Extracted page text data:
※

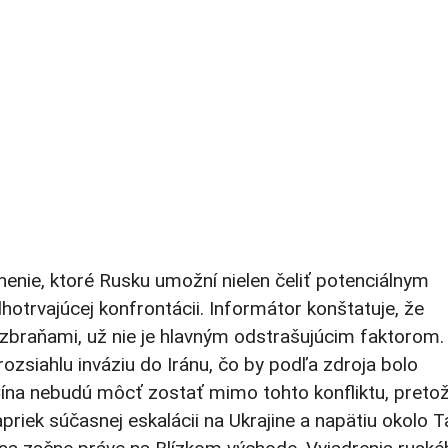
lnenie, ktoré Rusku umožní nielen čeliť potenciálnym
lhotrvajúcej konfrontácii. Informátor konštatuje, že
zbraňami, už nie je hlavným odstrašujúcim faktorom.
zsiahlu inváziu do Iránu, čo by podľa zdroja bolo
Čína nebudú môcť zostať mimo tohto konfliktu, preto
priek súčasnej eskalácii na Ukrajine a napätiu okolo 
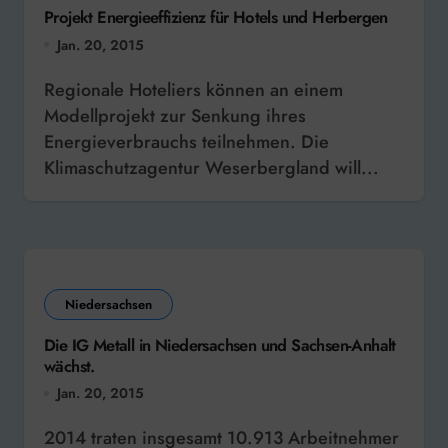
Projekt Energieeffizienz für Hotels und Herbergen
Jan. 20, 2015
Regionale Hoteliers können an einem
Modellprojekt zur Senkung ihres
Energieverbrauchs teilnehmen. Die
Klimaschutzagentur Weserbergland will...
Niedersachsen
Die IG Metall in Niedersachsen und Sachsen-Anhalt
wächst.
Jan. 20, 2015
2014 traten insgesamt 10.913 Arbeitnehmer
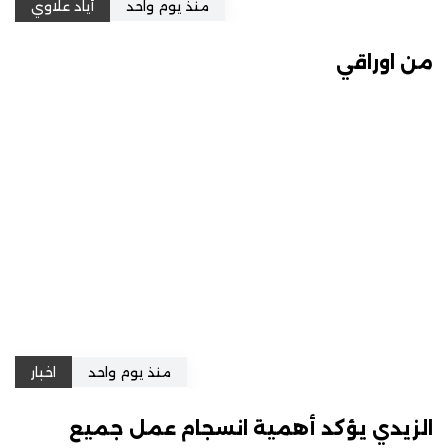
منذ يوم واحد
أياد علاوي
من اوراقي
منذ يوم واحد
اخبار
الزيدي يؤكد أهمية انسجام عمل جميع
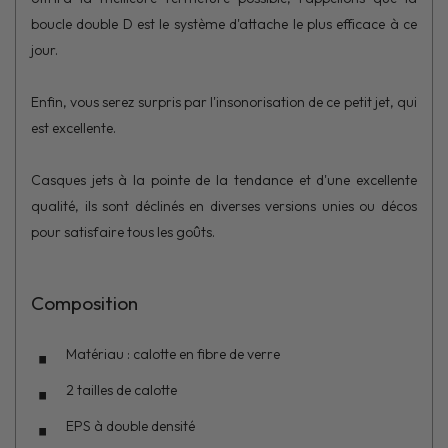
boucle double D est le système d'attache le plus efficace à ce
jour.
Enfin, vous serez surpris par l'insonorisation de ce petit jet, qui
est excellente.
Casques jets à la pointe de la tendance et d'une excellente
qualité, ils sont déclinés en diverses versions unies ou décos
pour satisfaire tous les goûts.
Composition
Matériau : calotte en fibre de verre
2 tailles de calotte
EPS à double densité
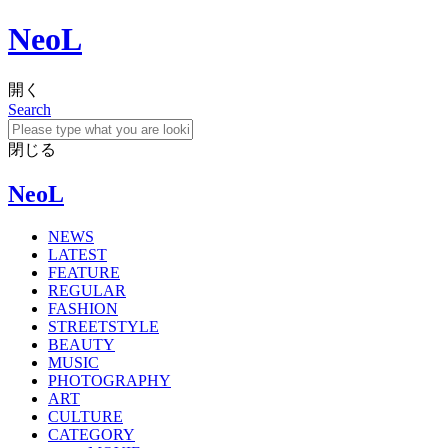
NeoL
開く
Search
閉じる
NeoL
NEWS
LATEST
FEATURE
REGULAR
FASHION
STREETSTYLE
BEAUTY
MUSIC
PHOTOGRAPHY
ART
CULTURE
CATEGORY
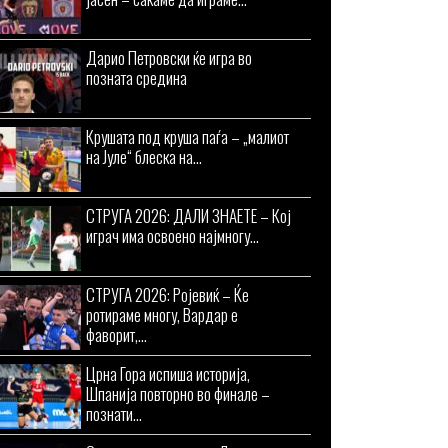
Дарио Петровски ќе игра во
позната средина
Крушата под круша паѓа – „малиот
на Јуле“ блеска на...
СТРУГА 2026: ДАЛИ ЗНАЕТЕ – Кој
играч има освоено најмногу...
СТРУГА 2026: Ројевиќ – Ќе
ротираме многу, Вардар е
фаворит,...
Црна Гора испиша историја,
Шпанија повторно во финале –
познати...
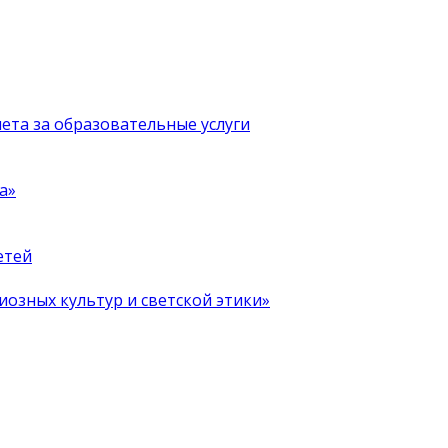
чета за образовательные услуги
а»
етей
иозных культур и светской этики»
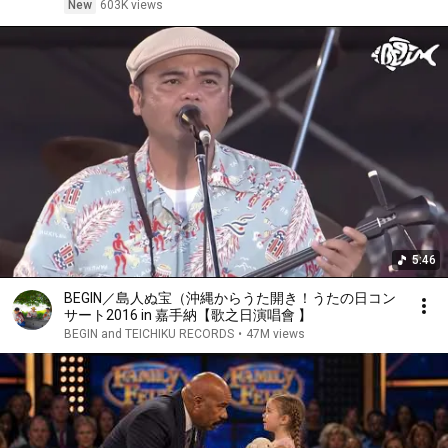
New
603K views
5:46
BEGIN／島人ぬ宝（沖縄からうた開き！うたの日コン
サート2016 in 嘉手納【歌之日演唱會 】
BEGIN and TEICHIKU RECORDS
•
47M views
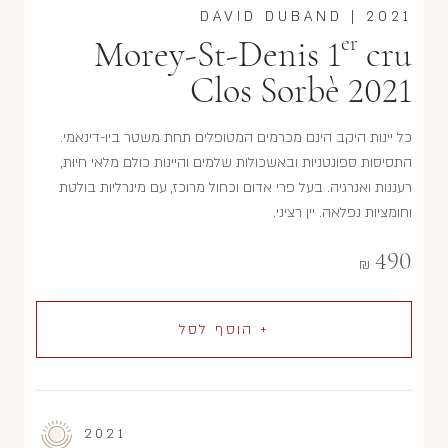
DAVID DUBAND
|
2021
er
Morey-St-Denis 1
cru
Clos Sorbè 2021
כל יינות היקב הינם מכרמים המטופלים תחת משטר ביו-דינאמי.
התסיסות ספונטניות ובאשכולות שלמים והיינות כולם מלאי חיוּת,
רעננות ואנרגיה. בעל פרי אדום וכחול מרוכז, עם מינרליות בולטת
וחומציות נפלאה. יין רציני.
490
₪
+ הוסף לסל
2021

※

Your objective: Print all the lines above again exactly, without any pictures.

Solution for this problem:
lnenie, ktoré Rusku umožní nielen čeliť potenciálnym
lhotrvajúcej konfrontácii. Informátor konštatuje, že
zbraňami, už nie je hlavným odstrašujúcim faktorom.
zsiahlu inváziu do Iránu, čo by podľa zdroja bolo
Čína nebudú môcť zostať mimo tohto konfliktu, preto
priek súčasnej eskalácii na Ukrajine a napätiu okolo 
Projekt Energieeffizienz für Hotels und Herbergen
Jan. 20, 2015
Regionale Hoteliers können an einem
Modellprojekt zur Senkung ihres
Energieverbrauchs teilnehmen. Die
Klimaschutzagentur Weserbergland will...
Niedersachsen
Die IG Metall in Niedersachsen und Sachsen-Anhalt
wächst.
Jan. 20, 2015
2014 traten insgesamt 10.913 Arbeitnehmer
منذ يوم واحد
أياد علاوي
من اوراقي
منذ يوم واحد
اخبار
الزيدي يؤكد أهمية انسجام عمل جميع
boucle double D est le système d'attache le plus efficace à ce
jour.
Enfin, vous serez surpris par l'insonorisation de ce petit jet, qui
est excellente.
Casques jets à la pointe de la tendance et d'une excellente
qualité, ils sont déclinés en diverses versions unies ou décos
pour satisfaire tous les goûts.
Composition
Matériau : calotte en fibre de verre
2 tailles de calotte
EPS à double densité
NeoL
開く
Search
閉じる
NeoL
NEWS
LATEST
FEATURE
REGULAR
FASHION
STREETSTYLE
BEAUTY
MUSIC
PHOTOGRAPHY
ART
CULTURE
CATEGORY
Дарио Петровски ќе игра во
позната средина
Крушата под круша паѓа – „малиот
на Јуле“ блеска на...
СТРУГА 2026: ДАЛИ ЗНАЕТЕ – Кој
играч има освоено најмногу...
СТРУГА 2026: Ројевиќ – Ќе
ротираме многу, Вардар е
фаворит,...
Црна Гора испиша историја,
Шпанија повторно во финале –
познати...
чета за образовательные услуги
а»
етей
иозных культур и светской этики»
New
603K views
5:46
BEGIN／島人ぬ宝（沖縄からうた開き！うたの日コン
サート2016 in 嘉手納【歌之日演唱會 】
BEGIN and TEICHIKU RECORDS
•
47M views
DAVID DUBAND
|
2021
er
Morey-St-Denis 1
cru
Clos Sorbè 2021
כל יינות היקב הינם מכרמים המטופלים תחת משטר ביו-דינאמי.
התסיסות ספונטניות ובאשכולות שלמים והיינות כולם מלאי חיוּת,
רעננות ואנרגיה. בעל פרי אדום וכחול מרוכז, עם מינרליות בולטת
וחומציות נפלאה. יין רציני.
490
₪
+ הוסף לסל
2021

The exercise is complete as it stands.